This article is part of the UNPOP series – Unpacking Populism, published on a monthly basis and edited by Cristiano Gianolla and Maíra Magalhães Lopes.

Political opponents and mainstream media tend to frame populism as a scourge that contaminates democracies and political discourse. I argue that this derogatory tendency to define populism is over-simplistic, because populism can also carry benefits for the development of democracy and not just corrupt it. To sustain this argument, I will outline some benefits to democracy, based on existing literature, and taking the case of Portugal as an example.

Regardless of what populism is, or can be, it is still viewed as an inherently bad phenomenon for (liberal) democracies around the world.
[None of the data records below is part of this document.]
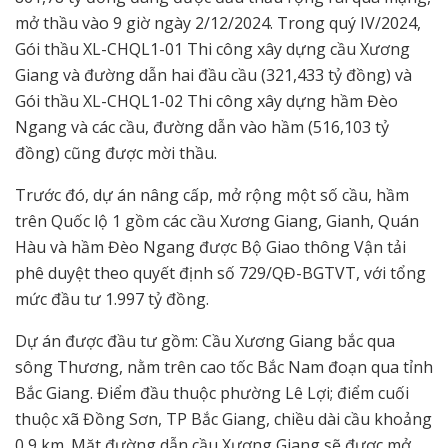
mở thầu vào 9 giờ ngày 2/12/2024. Trong quý IV/2024,
Gói thầu XL-CHQL1-01 Thi công xây dựng cầu Xương
Giang và đường dẫn hai đầu cầu (321,433 tỷ đồng) và
Gói thầu XL-CHQL1-02 Thi công xây dựng hầm Đèo
Ngang và các cầu, đường dẫn vào hầm (516,103 tỷ
đồng) cũng được mời thầu.
Trước đó, dự án nâng cấp, mở rộng một số cầu, hầm
trên Quốc lộ 1 gồm các cầu Xương Giang, Gianh, Quán
Hàu và hầm Đèo Ngang được Bộ Giao thông Vận tải
phê duyệt theo quyết định số 729/QĐ-BGTVT, với tổng
mức đầu tư 1.997 tỷ đồng.
Dự án được đầu tư gồm: Cầu Xương Giang bắc qua
sông Thương, nằm trên cao tốc Bắc Nam đoạn qua tỉnh
Bắc Giang. Điểm đầu thuộc phường Lê Lợi; điểm cuối
thuộc xã Đồng Sơn, TP Bắc Giang, chiều dài cầu khoảng
0,9 km. Mặt đường dẫn cầu Xương Giang sẽ được mở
This is because populism is described as a construct that emerges through a binary and polarising division of the world. Populism, at its very basic core, builds on the opposition between ‘the pure people’ and ‘the corrupt elites’. Populist leaders create an ‘us’ versus ‘them’ narrative. Right-wing populism takes a nationalist turn, which can extend to nativism, where ‘us’ is defined as the true and native people of the nation, and ‘them’, as the vilified ‘others’, encompassing elites, migrants and minorities. In this case, the focus on social change targets other social groups aside from the elites and endures an exclusionary approach. On the other hand, left-wing populism tends to focus on a workers-versus-oligarchies oppositional framework, with the people on the bottom and the elites on the top, whilst offering, as a solution, a more socially inclusive approach with a focus on economic change.
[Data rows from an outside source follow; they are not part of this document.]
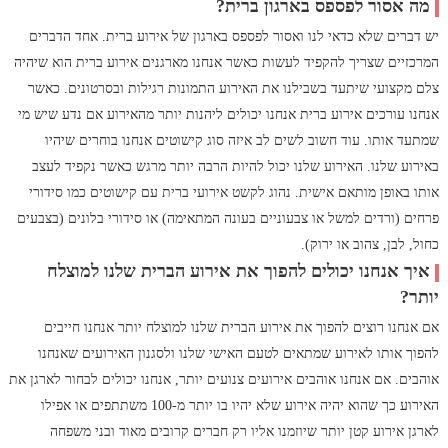
מה אסור לפספס בארגון ברית?
יש דברים שלא כדאי לנו ואסור לפספס בארגון של אירוע ברית. אחד הדברים
המרכזיים שצריך להקפיד לעשות כאשר אנחנו מארגנים אירוע ברית הוא שיהיה
צלם מקצועי שיתעד בשבילנו את האירוע התמונות רגילות ובסרטונים. כאשר
אנחנו עורכים אירוע ברית אנחנו יכולים ליהנות יותר מהאירוע אם נדע שיש מי
שמתעד אותו. עוד חשוב לשים לב איזה סוג קישוטים אנחנו בוחרים שיהיו
באירוע שלנו. האירוע שלנו יכול להיות הרבה יותר מרגש כאשר נקפיד לעצב
אותו באופן מותאם אישית. נהוג לקשט אירועי ברית עם קישוטים כמו סידורי
פרחים (ורדים למשל או צבעוניים בעונה המתאימה) או סידורי בלונים (בצבעים
כחול, לבן, צהוב או ירוק).
איך אנחנו יכולים להפוך את אירוע הברית שלנו למוצלח
יותר?
אם אנחנו רוצים להפוך את אירוע הברית שלנו למוצלח יותר אנחנו חייבים
להפוך אותו לאירוע שמתאים לטעם האישי שלנו ולסגנון האירועים שאנחנו
אוהבים. אם אנחנו אוהבים אירועים צנועים יותר, אנחנו יכולים לבחור לארגן את
האירוע כך שהוא יהיה אירוע שלא יהיו בו יותר מ-100 משתתפים או אפילו
לארגן אירוע קטן יותר שיוזמנו אליו רק חברים קרובים מאוד ובני משפחה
However, this binary division of the world does not make populism an inherently bad thing. This division between ‘us’ and ‘them’ is very common in politics and is often used as a tool to create a sense of identity. As Harari puts it, the creation of collective identities is what, over centuries, has led us to cooperate with unknown individuals and it is only thanks to this that Sapiens have managed to create large communities that can cooperate. Similarly, in politics, this creation of identities allows socio-political groups of the same country to cooperate and relate to strangers through their shared ideology, allowing a separation between them and their political opponents for a better debate of ideas. Chantal Mouffe calls this agonism. However, in Portugal, this agonism has been moderate given the distribution of seats favouring mainstream parties; since 2019, the parliament has been made up of 80% centre parties (PS and PSD), which increased to 85% in 2022, taking away strength from both sides of the political spectrum. Also, the complicity between these two centre parties has increasingly reinforced the fading of political agonism.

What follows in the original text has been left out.